Una particolare attenzione è sempre stata dedicata, da tutte le forze politiche, ai
giovani, sin dai tempi dei Balilla e dei Gruppi Universitari Fascisti. Durante la prima Repubblica fiorivano la associazioni giovanili, che preparavano il campo alle formazioni politiche: dalla Azione cattolica alla Federazione Universitaria Cattolica Italiana; dalla Federazione Giovanile Comunista Italiana alla Gioventù Liberale Italiana, non c'era movimento o partito che non si organizzasse per attirare a sé anche i più giovani.
La guerra del Vietnam, con la leva obbligatoria negli Usa, portò alla prima
protesta giovanile: ma a bruciare le bandiere americane non erano i più poveri, i ragazzi negri e gli emarginati. Erano invece i figli dei ricchi, che già beneficiavano della frequenza universitaria per rinviare il servizio militare: non ci pensavano proprio a lasciare quel mondo fatto di comodità e di privilegi, per raggiungere i loro coetanei che invece erano stati obbligati a lasciare le loro case per andare a combattere i Vietcong nelle melmose risaie del sudest asiatico. I figli dei Fiori sognavano un mondo migliore, contestavano il sistema imperialista, mentre le droghe e la libertà sessuale cominciarono a diffondersi a macchia d'olio.

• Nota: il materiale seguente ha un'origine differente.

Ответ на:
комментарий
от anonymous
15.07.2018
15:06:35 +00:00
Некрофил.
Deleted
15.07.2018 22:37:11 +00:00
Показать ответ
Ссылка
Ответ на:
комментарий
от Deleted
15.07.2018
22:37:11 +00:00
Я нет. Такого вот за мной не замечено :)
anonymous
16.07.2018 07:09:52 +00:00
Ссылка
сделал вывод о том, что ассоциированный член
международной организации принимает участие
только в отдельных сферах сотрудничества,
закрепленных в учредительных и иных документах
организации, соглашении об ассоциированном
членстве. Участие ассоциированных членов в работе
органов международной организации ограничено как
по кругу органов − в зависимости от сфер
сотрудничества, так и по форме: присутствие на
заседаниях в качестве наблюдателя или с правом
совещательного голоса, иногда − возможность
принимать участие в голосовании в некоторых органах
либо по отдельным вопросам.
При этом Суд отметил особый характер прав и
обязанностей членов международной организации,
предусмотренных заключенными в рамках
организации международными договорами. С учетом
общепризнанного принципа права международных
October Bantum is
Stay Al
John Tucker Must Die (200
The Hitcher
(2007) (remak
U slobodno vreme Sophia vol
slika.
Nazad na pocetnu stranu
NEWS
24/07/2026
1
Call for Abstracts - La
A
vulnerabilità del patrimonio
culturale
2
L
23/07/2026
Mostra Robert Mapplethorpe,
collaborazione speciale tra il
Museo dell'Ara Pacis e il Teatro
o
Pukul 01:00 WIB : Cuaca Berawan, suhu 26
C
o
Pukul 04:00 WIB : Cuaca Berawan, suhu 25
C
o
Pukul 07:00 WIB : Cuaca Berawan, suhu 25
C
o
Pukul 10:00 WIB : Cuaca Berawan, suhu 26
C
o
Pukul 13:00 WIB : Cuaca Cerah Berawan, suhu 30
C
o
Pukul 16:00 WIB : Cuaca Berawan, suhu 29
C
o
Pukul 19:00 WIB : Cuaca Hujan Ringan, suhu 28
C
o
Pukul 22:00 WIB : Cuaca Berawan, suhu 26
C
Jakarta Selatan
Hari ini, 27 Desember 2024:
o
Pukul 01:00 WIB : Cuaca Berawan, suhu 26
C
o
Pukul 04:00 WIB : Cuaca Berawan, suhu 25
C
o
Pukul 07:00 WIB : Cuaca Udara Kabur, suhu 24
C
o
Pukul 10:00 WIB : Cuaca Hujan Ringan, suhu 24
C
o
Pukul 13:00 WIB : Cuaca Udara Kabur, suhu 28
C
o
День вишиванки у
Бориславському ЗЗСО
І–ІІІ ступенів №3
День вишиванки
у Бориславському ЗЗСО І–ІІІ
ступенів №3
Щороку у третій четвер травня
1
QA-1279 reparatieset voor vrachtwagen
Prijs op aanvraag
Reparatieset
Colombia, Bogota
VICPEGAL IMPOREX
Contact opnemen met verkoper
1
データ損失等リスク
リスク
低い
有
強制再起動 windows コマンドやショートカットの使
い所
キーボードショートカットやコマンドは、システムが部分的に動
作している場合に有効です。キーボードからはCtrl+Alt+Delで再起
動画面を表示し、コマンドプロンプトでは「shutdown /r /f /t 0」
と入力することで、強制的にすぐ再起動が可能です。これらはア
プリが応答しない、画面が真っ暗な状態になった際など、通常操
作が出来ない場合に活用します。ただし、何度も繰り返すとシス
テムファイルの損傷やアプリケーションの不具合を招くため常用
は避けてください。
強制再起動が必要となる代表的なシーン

Anche in Europa, a partire dal '68 dilagò questa forma di protesta giovanile, che prese innanzitutto di mira le istituzioni tradizionali: la gerarchia familiare e quella scolastica in primo luogo, che incarnavano l'autoritarismo.

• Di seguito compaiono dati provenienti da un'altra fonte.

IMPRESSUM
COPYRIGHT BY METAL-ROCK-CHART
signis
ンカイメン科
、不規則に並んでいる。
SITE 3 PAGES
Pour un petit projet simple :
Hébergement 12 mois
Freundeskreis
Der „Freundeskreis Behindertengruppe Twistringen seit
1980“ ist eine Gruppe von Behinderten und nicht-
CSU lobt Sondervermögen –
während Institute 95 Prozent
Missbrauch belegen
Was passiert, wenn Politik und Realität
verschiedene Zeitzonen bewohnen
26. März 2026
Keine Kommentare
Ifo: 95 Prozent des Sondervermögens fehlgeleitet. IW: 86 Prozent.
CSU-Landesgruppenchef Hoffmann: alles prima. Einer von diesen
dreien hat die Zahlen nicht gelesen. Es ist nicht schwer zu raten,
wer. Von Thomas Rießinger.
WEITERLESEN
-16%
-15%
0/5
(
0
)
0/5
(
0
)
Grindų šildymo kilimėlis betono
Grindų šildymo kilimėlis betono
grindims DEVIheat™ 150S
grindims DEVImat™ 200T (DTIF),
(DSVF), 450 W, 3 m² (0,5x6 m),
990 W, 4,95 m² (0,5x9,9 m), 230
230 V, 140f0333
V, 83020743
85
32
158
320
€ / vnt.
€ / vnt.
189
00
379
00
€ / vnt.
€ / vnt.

Il nemico non era più quello di classe, il capitalista, ma chiunque detenesse forme di potere: i genitori, i professori, lo Stato.
Le associazioni giovanili tradizionali cominciarono a deperire a favore dei movimenti che si autodefinivano sempre più "extra-parlamentari": fu quella la
prima frattura sociale, su base anagrafica. La "musica moderna" giocò un ruolo fondamentale, separando definitivamente i giovani dalle generazioni precedenti.